Problem requirements ▸ Both the line containing "Mountain View, Shared Pool and Wi-Fi" and the line containing "Recently Booked Apartment" belong to the span. Output exactly that span from the listing below, and nothing outside it.

Data to examine ▸
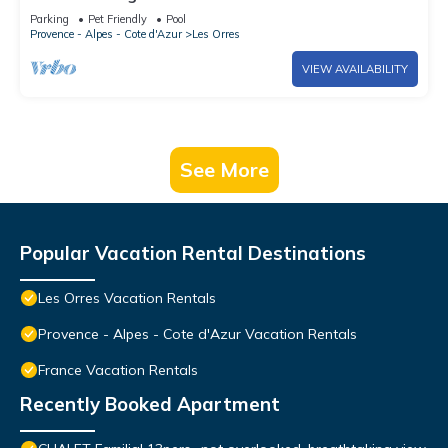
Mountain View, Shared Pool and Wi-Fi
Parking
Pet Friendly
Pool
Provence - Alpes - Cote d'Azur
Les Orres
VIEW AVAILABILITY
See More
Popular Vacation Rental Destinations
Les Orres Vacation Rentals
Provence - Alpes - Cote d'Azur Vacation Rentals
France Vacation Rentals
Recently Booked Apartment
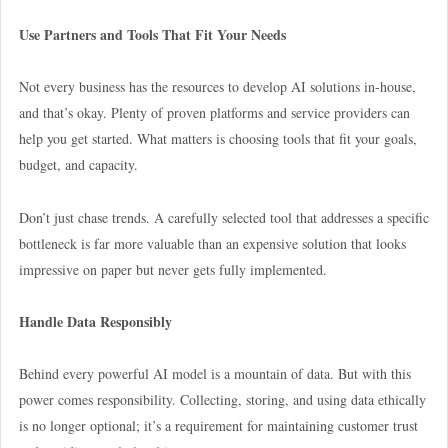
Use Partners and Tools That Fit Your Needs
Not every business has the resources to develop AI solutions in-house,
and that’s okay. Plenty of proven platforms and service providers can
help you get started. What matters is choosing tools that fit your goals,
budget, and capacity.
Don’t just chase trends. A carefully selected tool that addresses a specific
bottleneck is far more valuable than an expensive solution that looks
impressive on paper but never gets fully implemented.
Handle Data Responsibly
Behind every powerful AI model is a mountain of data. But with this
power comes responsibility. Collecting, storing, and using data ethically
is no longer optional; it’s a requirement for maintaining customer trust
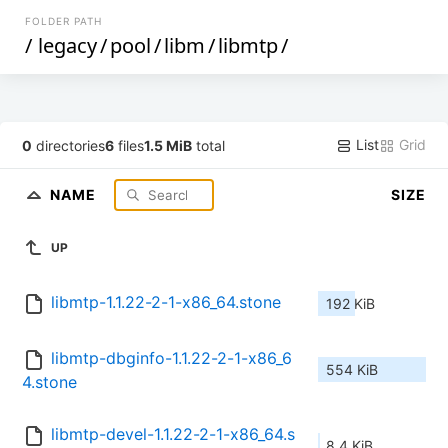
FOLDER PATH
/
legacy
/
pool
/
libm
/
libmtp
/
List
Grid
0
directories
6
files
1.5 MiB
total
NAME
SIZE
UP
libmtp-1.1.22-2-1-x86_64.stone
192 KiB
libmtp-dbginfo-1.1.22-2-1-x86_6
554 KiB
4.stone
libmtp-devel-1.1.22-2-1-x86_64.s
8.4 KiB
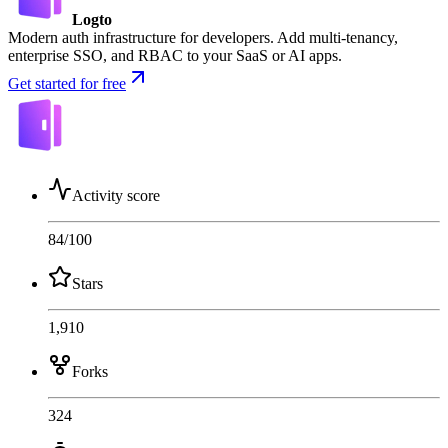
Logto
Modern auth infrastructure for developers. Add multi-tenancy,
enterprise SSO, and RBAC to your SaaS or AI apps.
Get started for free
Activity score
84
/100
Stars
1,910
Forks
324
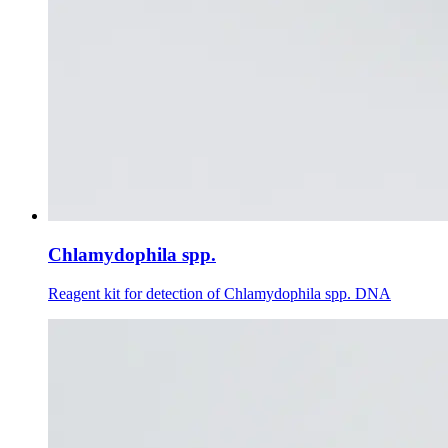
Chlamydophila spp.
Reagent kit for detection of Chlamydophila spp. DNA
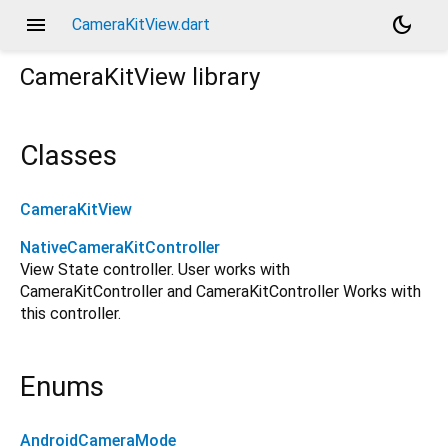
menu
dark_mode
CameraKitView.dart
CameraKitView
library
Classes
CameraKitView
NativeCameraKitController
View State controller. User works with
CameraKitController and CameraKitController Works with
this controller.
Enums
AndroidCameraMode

...

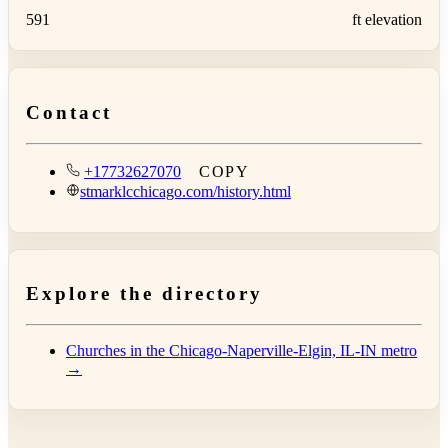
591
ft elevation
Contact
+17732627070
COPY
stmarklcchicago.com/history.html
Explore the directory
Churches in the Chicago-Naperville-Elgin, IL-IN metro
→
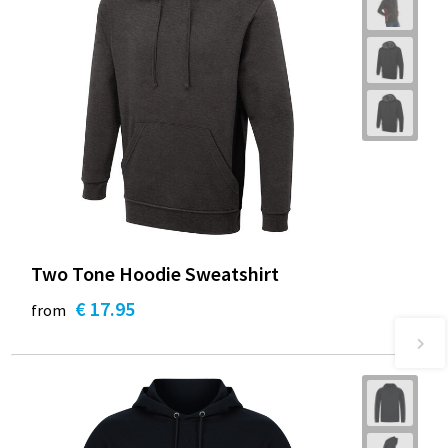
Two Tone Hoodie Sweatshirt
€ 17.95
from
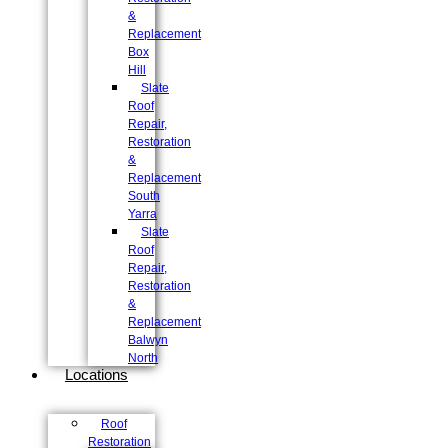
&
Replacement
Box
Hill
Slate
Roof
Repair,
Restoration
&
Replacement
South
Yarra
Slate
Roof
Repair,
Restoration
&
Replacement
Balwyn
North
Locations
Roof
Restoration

Output for this exercise ▸
Mountain View, Shared Pool and Wi-Fi
Parking
Pet Friendly
Pool
Provence - Alpes - Cote d'Azur
Les Orres
VIEW AVAILABILITY
See More
Popular Vacation Rental Destinations
Les Orres Vacation Rentals
Provence - Alpes - Cote d'Azur Vacation Rentals
France Vacation Rentals
Recently Booked Apartment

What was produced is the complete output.